It’s warm, frothy and chocolate brown. You wouldn’t want to drink it, but for your plants, it’s a special treat.
Compost tea is simply compost in a liquid form. Just like a fine oolong, you take a pinch—or in this case a shovelful—and steep it in water. The nutrients leach out and you shower your plants with them. The roots drink them up and even the leaves can absorb them through their stomata, the tiny pores in leaf tissue.
But the real excitement around compost tea has less to do with nutrients (which occur in very low concentrations in the liquid) and everything to do with the microorganisms it contains, especially beneficial bacteria and fungi. It’s a bit like the concept behind the probiotics you would take for intestinal health, but applied to plants. By coating the roots or leaves of a plant with beneficial bacteria, the theory is that the bad guys—diseases like root rot or powdery mildew—can’t gain a foothold.
Enthusiasts say it is the secret to organic gardening success and can even wipe out serious diseases that have already gained a foothold. Skeptics say the claims about compost tea are based on anecdotal evidence and that scientific studies fail to show such positive results. For the final verdict, you’ll have to try it for yourself and see.
How to Brew Your Own
Brewing up a batch of compost tea is a fun weekend project that can only do good in the garden, even if it’s not a miracle cure. According to the experts, the key is to create an aerobic environment that will cause the best types of microbes to multiply in your tea (it’s also less stinky). The easiest way to oxygenate the brew is with a basic aquarium aerator (the type that connects to air stones with poly tubing) that can be found at any pet supply store.

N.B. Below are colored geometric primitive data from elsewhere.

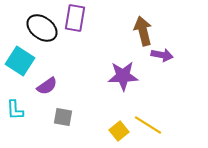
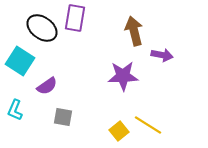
brown arrow: moved 9 px left
cyan L-shape: rotated 25 degrees clockwise
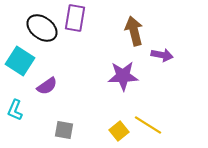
gray square: moved 1 px right, 13 px down
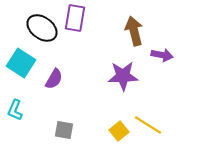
cyan square: moved 1 px right, 2 px down
purple semicircle: moved 7 px right, 7 px up; rotated 25 degrees counterclockwise
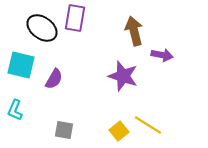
cyan square: moved 2 px down; rotated 20 degrees counterclockwise
purple star: rotated 20 degrees clockwise
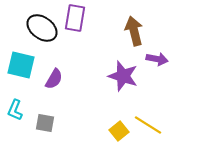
purple arrow: moved 5 px left, 4 px down
gray square: moved 19 px left, 7 px up
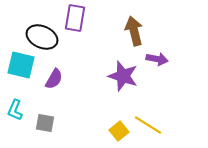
black ellipse: moved 9 px down; rotated 12 degrees counterclockwise
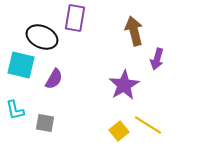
purple arrow: rotated 95 degrees clockwise
purple star: moved 1 px right, 9 px down; rotated 24 degrees clockwise
cyan L-shape: rotated 35 degrees counterclockwise
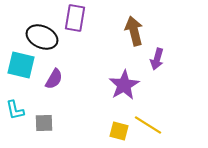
gray square: moved 1 px left; rotated 12 degrees counterclockwise
yellow square: rotated 36 degrees counterclockwise
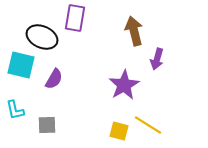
gray square: moved 3 px right, 2 px down
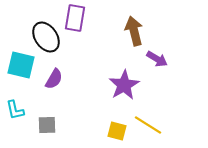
black ellipse: moved 4 px right; rotated 32 degrees clockwise
purple arrow: rotated 75 degrees counterclockwise
yellow square: moved 2 px left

Step 1: Place three or four air stones in the bottom of a five-gallon bucket and connect the tubing to the aerator. You may need to pick up a splitter valve (also called a gang valve) along with the aerator that allows several stones to run off of one device.
Step 2: Fill a five-gallon bucket one-third of the way with finished compost. Use the best quality compost possible—there should be no identifiable chunks of kitchen scraps, manure or other organic waste in it, just the crumbly brown stuff. The bottom of a compost pile is often the best place to find fully ‘finished’ compost.
Step 3: Add water to the bucket to within 2 or 3 inches of the top. It’s important not to use chlorinated municipal water, as the chlorine will kill the microbes. Rain water or well water are good options, but you can also dechlorinate city water by leaving it out in the sun for 24 hours. If you run the air stones in the water with the aerator, the chlorine will dissipate within an hour.
Step 4: Run the aerator in the compost slurry for two to three days, stirring the mix occasionally with a stick to encourage the substances in the compost to leach into the water.
Step 5: Filter the solids from the tea before using. If you’re applying the compost tea only on the ground, a filter with large holes is sufficient (a burlap bag will do). If you want to spray it on the leaves (if, for instance, you want to treat or prevent foliar diseases), you’ll need a finer filter, such as panty hose or an old pillow case. Simply hold the filter over another five gallon bucket and pour the mixture through it.
Step 6: Dilute the tea before applying at a ratio of one part tea to five or 10 parts dechlorinated water.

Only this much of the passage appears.